-- Exercise objective --
Copy out exactly every line from the line containing "SENASTE INLÄGG" until the records below end, inclusive of both boundary lines.

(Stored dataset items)
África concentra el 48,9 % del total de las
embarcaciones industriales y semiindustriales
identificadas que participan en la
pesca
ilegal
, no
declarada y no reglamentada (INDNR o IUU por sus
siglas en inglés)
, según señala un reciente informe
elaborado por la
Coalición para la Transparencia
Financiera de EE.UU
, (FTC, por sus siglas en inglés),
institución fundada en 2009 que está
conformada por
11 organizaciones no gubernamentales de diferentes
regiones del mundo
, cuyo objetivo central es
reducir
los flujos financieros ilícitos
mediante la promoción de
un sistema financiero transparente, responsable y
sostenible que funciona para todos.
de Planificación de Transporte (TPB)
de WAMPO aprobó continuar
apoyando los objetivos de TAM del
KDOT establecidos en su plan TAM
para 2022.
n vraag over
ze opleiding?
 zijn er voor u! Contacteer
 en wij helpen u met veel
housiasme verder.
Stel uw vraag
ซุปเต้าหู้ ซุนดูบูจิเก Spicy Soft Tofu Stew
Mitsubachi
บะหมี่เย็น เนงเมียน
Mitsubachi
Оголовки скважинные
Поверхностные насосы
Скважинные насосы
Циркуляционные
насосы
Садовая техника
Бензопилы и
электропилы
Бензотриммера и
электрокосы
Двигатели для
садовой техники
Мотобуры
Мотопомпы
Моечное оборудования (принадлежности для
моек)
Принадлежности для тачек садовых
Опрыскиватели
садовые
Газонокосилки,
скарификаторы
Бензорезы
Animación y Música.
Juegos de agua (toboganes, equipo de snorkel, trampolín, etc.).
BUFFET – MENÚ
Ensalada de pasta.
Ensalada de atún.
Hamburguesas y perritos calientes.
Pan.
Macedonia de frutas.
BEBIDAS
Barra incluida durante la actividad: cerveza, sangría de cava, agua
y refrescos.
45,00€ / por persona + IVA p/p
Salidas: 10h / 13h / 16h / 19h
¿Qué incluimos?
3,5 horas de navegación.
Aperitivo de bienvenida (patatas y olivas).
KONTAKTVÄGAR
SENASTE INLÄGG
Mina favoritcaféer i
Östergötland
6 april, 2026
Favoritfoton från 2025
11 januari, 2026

-- Result of this exercise --
SENASTE INLÄGG
Mina favoritcaféer i
Östergötland
6 april, 2026
Favoritfoton från 2025
11 januari, 2026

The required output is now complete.